Winstanley and NorthPoint are marketing the proposed 524,000 square-foot warehouse, dubbed Falcon Landing after its location on Falcon Drive, to potential tenants and plan to build on spec, Watkins said. The new warehouse will not be used for e-commerce deliveries (Amazon has a facility nearby in Holyoke) and it won’t be for Target, which plans to sell the 126-acre property to the two developers.

Target is constructing a regional warehouse in Windsor, Connecticut.

Ion this preliminary proposed site plan, Winstanley Enterprises and Northpoint Development want to build a 524,000-square-foot warehouse between North Road and Falcon Drive.

That 2021 Target proposal was the retailer’s second try. In 2005, Target proposed a distribution center for the state that would have been more than twice as large at 1.66 million square feet. Target told the state it abandoned the project in the face of the 2008 economic recession.

Now in Westfield, the new plans from Winstanley and NorthPoint Development eliminate all access from North Road in favor of one driveway from Falcon Drive to the south, said Watkins.

Winstanley and NorthPoint said they will not build the cold-storage that Target previously wanted. They will reduce parking by 30% and not build a transportation office building and trailer maintenance facility, which will cut the facility’s water consumption by 67%.

Plans call for 362 parking spaces to accommodate two shifts and 322 tractor-trailer spaces of which 88 will be land banked for future use if needed.

The new proposal keeps all the vegetation on North Road.

Watkins said the number of truck trips will fall 15%, from the 200 separate trips a day Target predicted, to 170. Watkins said the truck trip estimates are based on studies of warehouses of this size and are not dependent on the tenant.

Winstanley and NorthPoint plan to submit updated paperwork Thursday to the state Department of Environmental Protection. Watkins said the new project also needs a special use permit and site plan approval and stormwater management plan approval from the city in order to move forward. Watkins said he expects the first meetings for that process in December.

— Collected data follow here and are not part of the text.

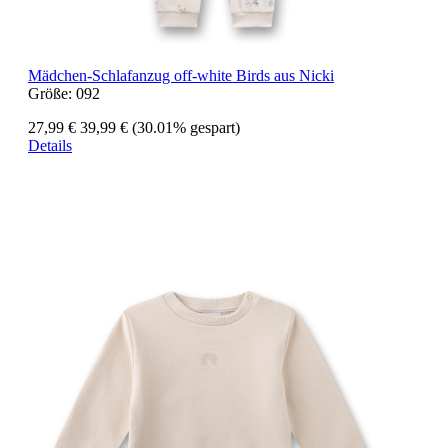
Mädchen-Schlafanzug off-white Birds aus Nicki
Größe:
092
27,99 €
39,99 €
(30.01% gespart)
Details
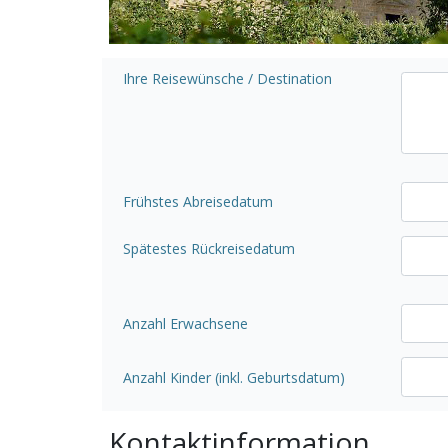
Ihre Reisewünsche / Destination
Frühstes Abreisedatum
Spätestes Rückreisedatum
Anzahl Erwachsene
Anzahl Kinder (inkl. Geburtsdatum)
Kontaktinformation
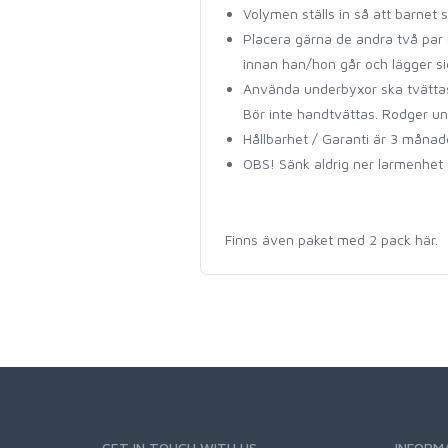
Volymen ställs in så att barnet
Placera gärna de andra två par 
innan han/hon går och lägger si
Använda underbyxor ska tvättas 
Bör inte handtvättas. Rodger un
Hållbarhet / Garanti är 3 måna
OBS! Sänk aldrig ner larmenhet e
Finns även paket med 2 pack här.
GET IN TOUCH WITH US
INFORM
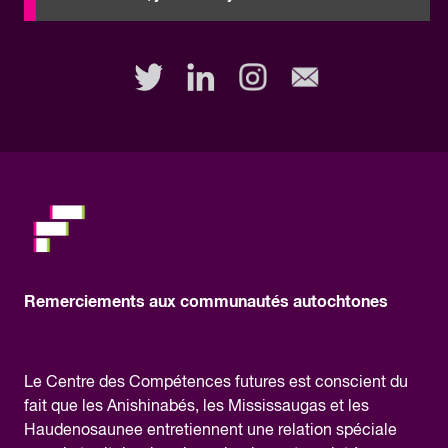
to
fill
out
this
field,
please.
Remerciements aux communautés autochtones
Le Centre des Compétences futures est conscient du
fait que les Anishinabés, les Mississaugas et les
Haudenosaunee entretiennent une relation spéciale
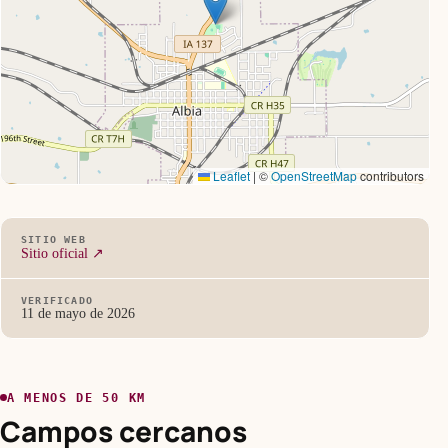
Leaflet
|
©
OpenStreetMap
contributors
SITIO WEB
Sitio oficial ↗
VERIFICADO
11 de mayo de 2026
A MENOS DE 50 KM
Campos cercanos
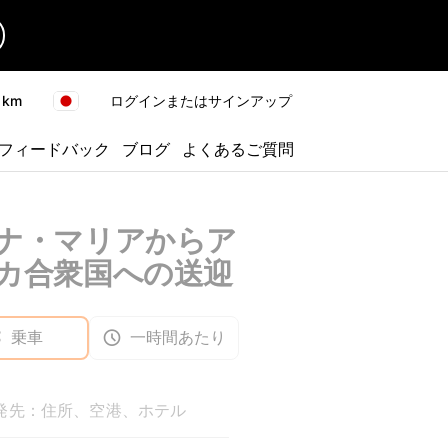
km
ログインまたはサインアップ
フィードバック
ブログ
よくあるご質問
ナ・マリアからア
カ合衆国への送迎
乗車
一時間あたり
発先：住所、空港、ホテル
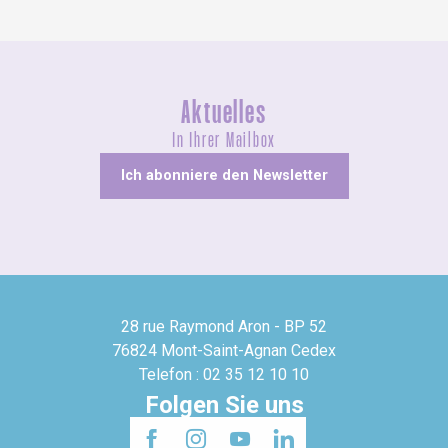
Aktuelles
In Ihrer Mailbox
Ich abonniere den Newsletter
28 rue Raymond Aron - BP 52
76824 Mont-Saint-Agnan Cedex
Telefon : 02 35 12 10 10
Folgen Sie uns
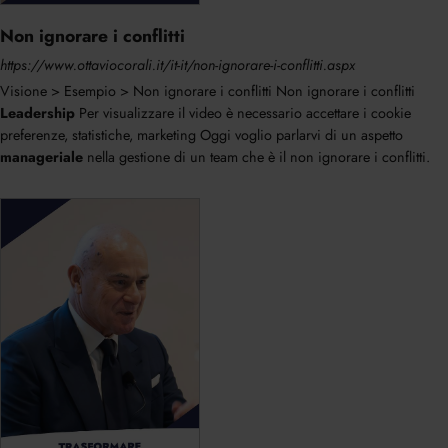
Non ignorare i conflitti
https://www.ottaviocorali.it/it-it/non-ignorare-i-conflitti.aspx
Visione > Esempio > Non ignorare i conflitti Non ignorare i conflitti
Leadership
Per visualizzare il video è necessario accettare i cookie
preferenze, statistiche, marketing Oggi voglio parlarvi di un aspetto
manageriale
nella gestione di un team che è il non ignorare i conflitti.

Concerned neighbors also plan to meet with Winstanley and NorthPoint Development Thursday.

“Our concerns about the site are the same as they were before: tractor trailer and general traffic along a corridor that runs through Hampden Ponds,” said Susan McFarlin, president of the Hampton Ponds Association whose members, made up of nearby residents voted to oppose the Target proposal in 2021.

They worry about the aquifer and the danger of water pollution.

Her husband, Rick Epstein, said residents on the north side of town think the city has too many businesses dependent on tractor-trailer traffic and Route 10 — called Southampton Road — is too congested.

Westfield Mayor Michael A. McCabe praised the developers behind Falcon Landing for reaching out to the community.

“It’s a little different than how Target rolled out their situation,” McCabe said.

He pointed to the switch from Target’s proposed employee driveway from North Road to Falcon Landing’s one proposed driveway on Falcon Drive.

“It’s a much easier traffic situation,” he said, especially with the state’s plan to improve intersections, including the busy one at Southampton Road and North Road where Route 202 branches off to the east.

And the state and federal governments are building a new gate for the 104th Fighter Wing at Barnes Air National Guard base. The new, more secure, entrance will be on Southampton Road and not on Falcon Drive anymore.

Winstanley Enterprises owns 111 Southampton Road, the former Digital Equipment Corp. factory that employed 445 people before closing in 1993. Today it is leased out as warehouse and logistics space.